Toca 511 & Toca FC are, in fact, two separate substances designed to be used together to selectively kill cancer cells and activate the immune system against tumors — as opposed to chemotherapy like temozolomide, which primarily works by indiscriminately killing dividing cells.
“I had a good experience on the trial, and didn’t experience many side-effects,” says Greg. He additionally notes that he found the treatment regime to be relatively easy to follow.
“I’m happy to say that overall, today, life is pretty normal.”

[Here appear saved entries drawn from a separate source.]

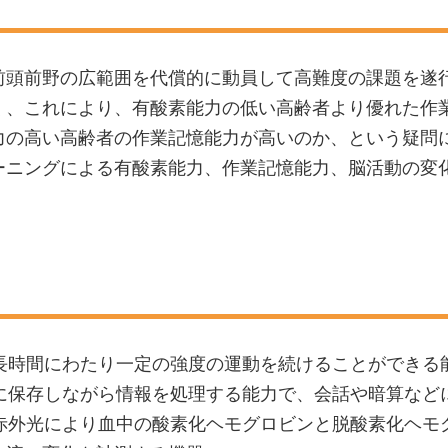
前頭前野の広範囲を代償的に動員して高難度の課題を遂
く、これにより、有酸素能力の低い高齢者より優れた作
力の高い高齢者の作業記憶能力が高いのか、という疑問
ーニングによる有酸素能力、作業記憶能力、脳活動の変
、長時間にわたり一定の強度の運動を続けることができる
的に保存しながら情報を処理する能力で、会話や暗算など
近赤外光により血中の酸素化ヘモグロビンと脱酸素化ヘ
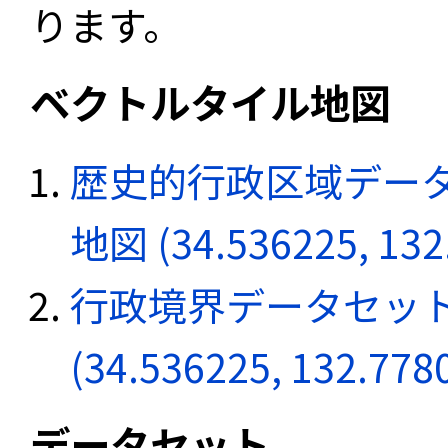
ります。
ベクトルタイル地図
歴史的行政区域データ
地図 (34.536225, 132
行政境界データセット
(34.536225, 132.778
データセット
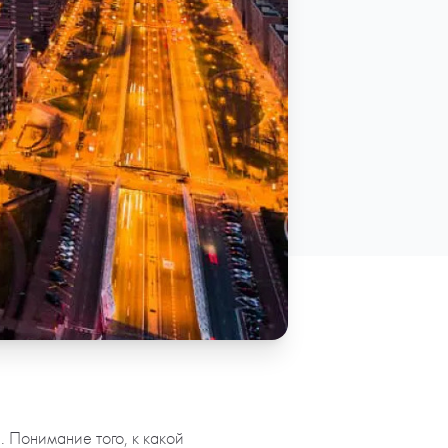
 Понимание того, к какой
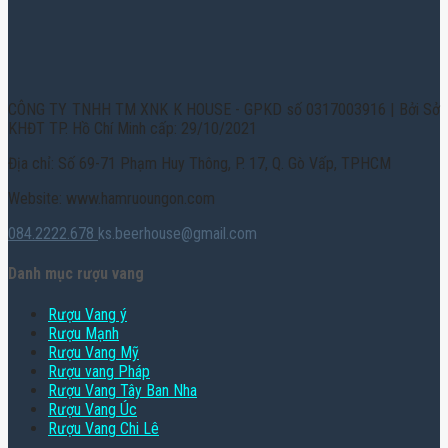
CÔNG TY TNHH TM XNK K HOUSE - GPKD số 0317003916 | Bởi Sở
KHĐT TP. Hồ Chí Minh cấp: 29/10/2021
Địa chỉ: Số 69-71 Phạm Huy Thông, P. 17, Q. Gò Vấp, TPHCM
Website: www.hamruoungon.com
084.2222.678
ks.beerhouse@gmail.com
Danh mục rượu vang
Rượu Vang ý
Rượu Mạnh
Rượu Vang Mỹ
Rượu vang Pháp
Rượu Vang Tây Ban Nha
Rượu Vang Úc
Rượu Vang Chi Lê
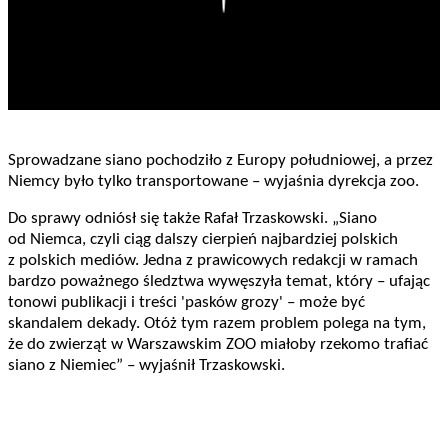
Sprowadzane siano pochodziło z Europy południowej, a przez
Niemcy było tylko transportowane – wyjaśnia dyrekcja zoo.
Do sprawy odniósł się także Rafał Trzaskowski. „Siano
od Niemca, czyli ciąg dalszy cierpień najbardziej polskich
z polskich mediów. Jedna z prawicowych redakcji w ramach
bardzo poważnego śledztwa wywęszyła temat, który – ufając
tonowi publikacji i treści 'pasków grozy' – może być
skandalem dekady. Otóż tym razem problem polega na tym,
że do zwierząt w Warszawskim ZOO miałoby rzekomo trafiać
siano z Niemiec” – wyjaśnił Trzaskowski.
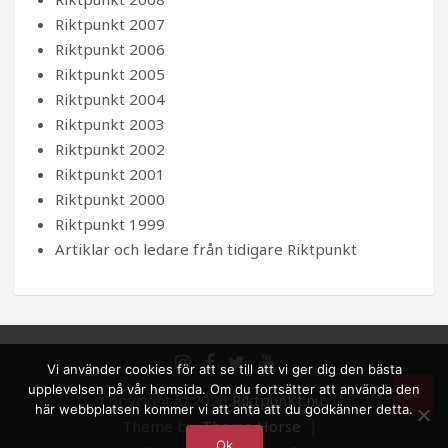
Riktpunkt 2007
Riktpunkt 2006
Riktpunkt 2005
Riktpunkt 2004
Riktpunkt 2003
Riktpunkt 2002
Riktpunkt 2001
Riktpunkt 2000
Riktpunkt 1999
Artiklar och ledare från tidigare Riktpunkt
Vi använder cookies för att se till att vi ger dig den bästa
upplevelsen på vår hemsida. Om du fortsätter att använda den
Copyright © 2026
RiktpunKt.nu
här webbplatsen kommer vi att anta att du godkänner detta.
Theme by:
Theme Horse
Ok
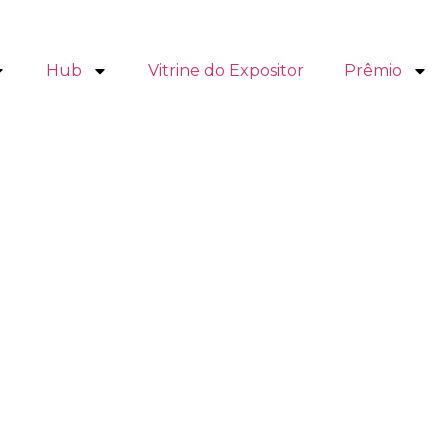
Hub
Vitrine do Expositor
Prêmio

In early 2017, Toca 511 & Toca FC was granted “Breakthrough Therapy Designation” by the U.S. Food and Drug Administration (FDA), meaning Tocagen will receive the highest level of FDA attention as they continue to develop and evaluate this treatment approach. This does not guarantee that Toca 511 & Toca FC will ultimately be approved for all high-grade glioma patients – that still has to be determined through further clinical trial evaluation and final review and approval by the FDA – but it is an important step that will expedite the development of this potential new treatment. (In an update just a couple short weeks ago, Tocagen announced that, based on their communications with the FDA under Breakthrough Therapy Designation, Tocagen will immediately accelerate Toca 511 & Toca FC clinical development by modifying the original two-step trial design [Phase 2 followed by a Phase 3] into a seamless, pivotal trial, known as the Toca 5 trial.)
In the meantime, Greg goes on with his life as anyone else would. “I plan to watch my son grow and go to school, one day get married and have kids of his own,” he says.
And he says he’ll always look back appreciatively and positively on his decision to enroll in the Toca 511 & Toca FC trial.
“We need research and trials like Tocagen’s, and organizations like NBTS willing to fund it, in order to make progress,” says Greg, adding later, “Take a step back and just think, what would you do if you were faced with a decision to potentially help the world find a cure for cancer?”
Toca 511 & Toca FC are currently being evaluated in multiple clinical trials for high-grade glioma patients and additional data are expected in 2018.
You are not a number. Nobody can tell you what your life expectancy is…fight, fight, fight.
Attribution: Greg
Please help support NBTS in its quest to fund potentially life-saving research by making a gift today.
NBTS has provided funding to help with the research and development of Toca 511 & Toca FC. NBTS is hopeful that the clinical trials of Toca 511 and Toca FC will succeed and provide a new treatment option for certain glioma patients, as we do for all drug candidates currently in trials for different brain tumor types. As with all clinical trials, NBTS cannot provide recommendations on which trial(s) brain tumor patients should consider. We advise all brain tumor patients to discuss all their treatment options, including all potential clinical trials available, with their medical team.